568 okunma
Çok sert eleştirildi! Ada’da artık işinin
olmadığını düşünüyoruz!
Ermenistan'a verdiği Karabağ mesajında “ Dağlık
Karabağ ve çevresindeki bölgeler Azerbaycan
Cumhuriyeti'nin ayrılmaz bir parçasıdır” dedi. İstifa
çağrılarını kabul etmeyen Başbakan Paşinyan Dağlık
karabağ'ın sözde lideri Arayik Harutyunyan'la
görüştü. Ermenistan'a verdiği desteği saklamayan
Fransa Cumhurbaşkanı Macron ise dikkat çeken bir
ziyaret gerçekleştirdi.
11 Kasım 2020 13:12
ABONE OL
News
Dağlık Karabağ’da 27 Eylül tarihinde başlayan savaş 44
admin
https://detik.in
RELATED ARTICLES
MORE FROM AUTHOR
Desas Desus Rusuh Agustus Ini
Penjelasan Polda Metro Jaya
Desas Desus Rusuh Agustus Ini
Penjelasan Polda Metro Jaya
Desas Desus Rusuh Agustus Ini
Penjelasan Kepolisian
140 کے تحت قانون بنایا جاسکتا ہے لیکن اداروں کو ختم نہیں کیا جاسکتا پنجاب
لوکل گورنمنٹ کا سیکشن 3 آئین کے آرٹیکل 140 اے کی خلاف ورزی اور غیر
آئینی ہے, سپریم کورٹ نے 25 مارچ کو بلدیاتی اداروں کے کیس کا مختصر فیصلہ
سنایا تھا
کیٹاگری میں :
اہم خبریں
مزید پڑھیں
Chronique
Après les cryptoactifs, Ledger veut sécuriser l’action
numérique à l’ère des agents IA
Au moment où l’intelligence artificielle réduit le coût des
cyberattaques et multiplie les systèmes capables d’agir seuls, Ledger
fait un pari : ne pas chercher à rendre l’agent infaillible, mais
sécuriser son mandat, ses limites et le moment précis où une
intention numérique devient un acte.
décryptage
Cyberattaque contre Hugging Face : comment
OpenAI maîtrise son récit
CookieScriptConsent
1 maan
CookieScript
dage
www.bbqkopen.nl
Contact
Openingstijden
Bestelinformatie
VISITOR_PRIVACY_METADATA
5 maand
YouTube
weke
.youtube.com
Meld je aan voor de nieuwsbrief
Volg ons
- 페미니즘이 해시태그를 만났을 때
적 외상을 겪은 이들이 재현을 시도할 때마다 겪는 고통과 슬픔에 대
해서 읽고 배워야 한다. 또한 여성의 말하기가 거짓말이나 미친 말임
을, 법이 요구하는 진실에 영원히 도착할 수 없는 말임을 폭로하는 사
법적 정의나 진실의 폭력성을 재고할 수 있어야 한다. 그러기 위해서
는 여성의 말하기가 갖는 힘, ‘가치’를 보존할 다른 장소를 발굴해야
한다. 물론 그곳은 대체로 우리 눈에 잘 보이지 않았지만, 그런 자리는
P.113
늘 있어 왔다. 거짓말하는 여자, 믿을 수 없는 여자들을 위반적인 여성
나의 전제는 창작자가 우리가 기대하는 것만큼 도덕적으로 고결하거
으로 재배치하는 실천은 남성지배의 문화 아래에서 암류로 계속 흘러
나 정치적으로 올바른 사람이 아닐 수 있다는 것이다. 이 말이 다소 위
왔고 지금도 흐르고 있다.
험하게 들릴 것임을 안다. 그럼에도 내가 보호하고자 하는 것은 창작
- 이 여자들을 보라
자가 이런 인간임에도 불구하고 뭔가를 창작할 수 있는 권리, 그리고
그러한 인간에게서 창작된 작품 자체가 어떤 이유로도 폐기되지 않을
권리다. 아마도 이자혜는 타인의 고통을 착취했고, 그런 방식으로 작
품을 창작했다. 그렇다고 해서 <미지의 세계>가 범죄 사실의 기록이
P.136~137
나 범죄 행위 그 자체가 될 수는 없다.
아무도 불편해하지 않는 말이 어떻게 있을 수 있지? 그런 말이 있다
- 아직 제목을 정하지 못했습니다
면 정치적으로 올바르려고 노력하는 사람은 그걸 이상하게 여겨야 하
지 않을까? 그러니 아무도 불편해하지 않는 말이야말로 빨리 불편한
┄┄┄┄┄┄
What the task requires:
From the entries above, copy out every line where the string "اداروں" appears.

Response to this task:
140 کے تحت قانون بنایا جاسکتا ہے لیکن اداروں کو ختم نہیں کیا جاسکتا پنجاب
آئینی ہے, سپریم کورٹ نے 25 مارچ کو بلدیاتی اداروں کے کیس کا مختصر فیصلہ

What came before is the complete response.